The name is similar to the nice little robot from Pixar. But, in fact, the Vall-E is a technology of Microsoft Able to imitate any voice. To do so, the system needs a sample of just three seconds of speech. The novelty could be used in film dubbing, for example, although malicious uses are also possible.
Microsoft describes Vall-E as a “Neural Codec Language Model”. The reason for this lies in the fact that the project is based on EnCodec, technology from Meta (Facebook) that uses artificial intelligence to compress audio without loss of quality.
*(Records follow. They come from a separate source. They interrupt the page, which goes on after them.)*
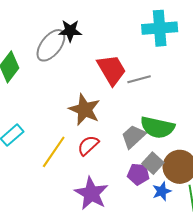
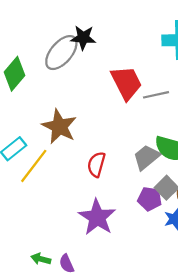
brown star: (85, 110) -> (59, 127), moved
red semicircle: (88, 145) -> (96, 164), turned -35
yellow line: (54, 152) -> (34, 166), moved

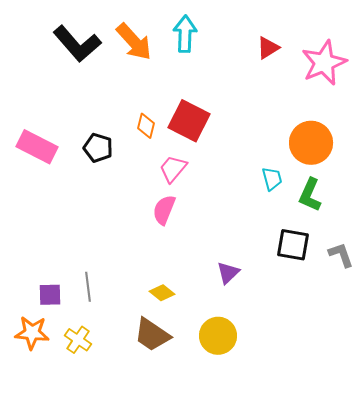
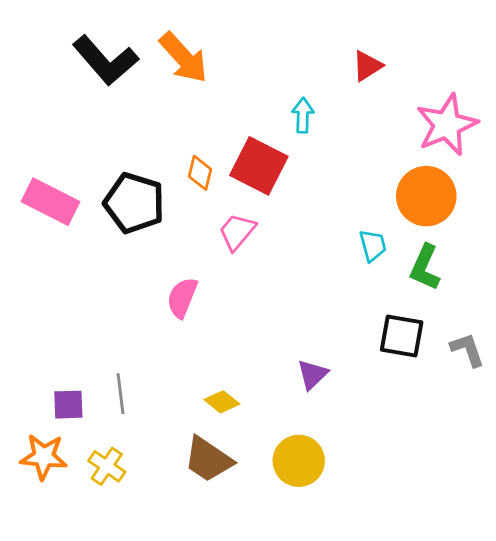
cyan arrow: (185, 34) -> (303, 115), moved, size x0.7
pink star: (324, 63) -> (447, 125), moved
black pentagon: (98, 148) -> (134, 203), size x1.5
pink semicircle: (164, 210) -> (182, 298), moved

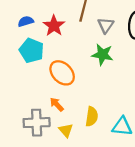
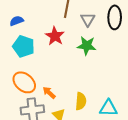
red star: (54, 26) -> (55, 36), moved
orange ellipse: (62, 73) -> (24, 82), moved

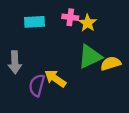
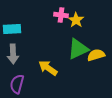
cyan rectangle: (34, 22) -> (12, 29), moved
purple semicircle: (37, 85) -> (17, 84), moved

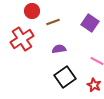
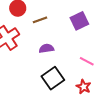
purple square: (90, 23) -> (79, 21), turned 30

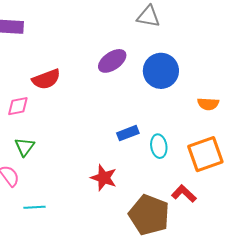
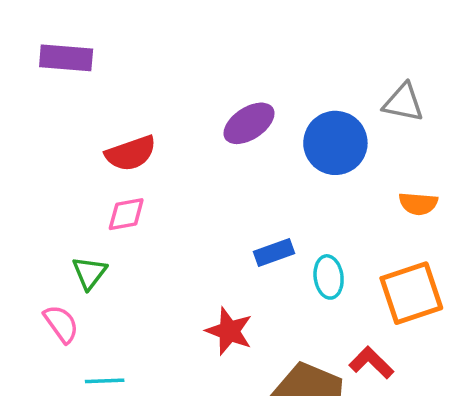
gray triangle: (148, 17) -> (403, 103), moved
pink diamond: (18, 106) -> (126, 214), moved

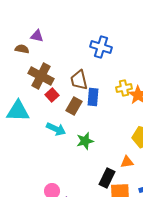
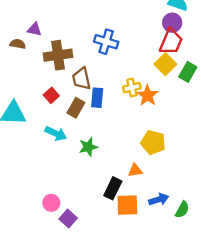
brown cross: (41, 76) -> (58, 55), moved, turned -35

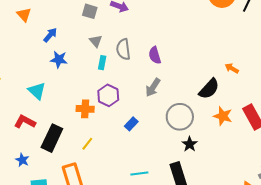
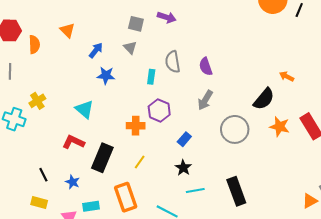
gray triangle: (96, 41) -> (130, 48), moved
black star: (190, 144) -> (183, 168), moved

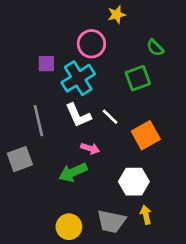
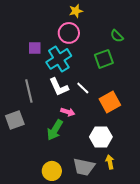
yellow star: (117, 15) -> (76, 11), moved
green arrow: (73, 172) -> (55, 130), turned -35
A technology like Vall-E has the proposal to reproduce the content of a text in audio. like the Ars Technica emphasizes, other such mechanisms usually synthesize speech by manipulating waveforms. The Vall-E is different. Microsoft technology generates “acoustic tokens” for this purpose.
Basically, Vall-E analyzes the sample (remember, it only needs to be three seconds long) and divides this information into discrete components (those tokens) through the EnCodec. Then, based on the training data, the engine determines how that voice would sound expressing other lines.
Does Vall-E work?
According to Microsoft, Vall-E was trained with another Meta feature: the libri-lighta library with 60,000 hours of speeches in English by more than 7,000 people.
This led to interesting results. At Vall-E demo page, you can check some tests. In most of them, the audio generated by the technology is incredibly similar to the voice of the original sample (indicated there as Speaker Prompt).
In some results, it is possible to perceive a certain artificiality. But, in others, it is practically impossible to discover that that reproduction was generated by artificial intelligence.
The Vall-E’s trump card lies in not only “absorbing” the timbre of the sample’s voice, but also in replicating the detected emotional tone.
The technology is even able to mimic the acoustic environment. For example, if the voice comes from a phone call, Vall-E can generate results that mimic this circumstance.
Use for good and for bad
A technology like this can be useful in several applications. Imagine, for example, a dubbing that preserves the voice of the film’s actor. Or an end-of-year message declared in multiple languages by a company’s CEO to its employees around the world.
These possibilities, incidentally, were addressed in the Tecnocast 268which discusses negative and positive uses of deepfakes.
Speaking of negative use, perhaps you’ve already thought about the possible malevolent implications of Vall-E. Imagine if the technology was used to attribute false speech to a politician, for example.
Perhaps this is why, at least for now, Microsoft has not publicly released the source code for Vall-E.
Anticipating the risk of problems, the project’s researchers mention the possibility of a detection model being developed to indicate whether an audio was generated by Vall-E. They also talk about following the Microsoft’s Artificial Intelligence Principles in creating models.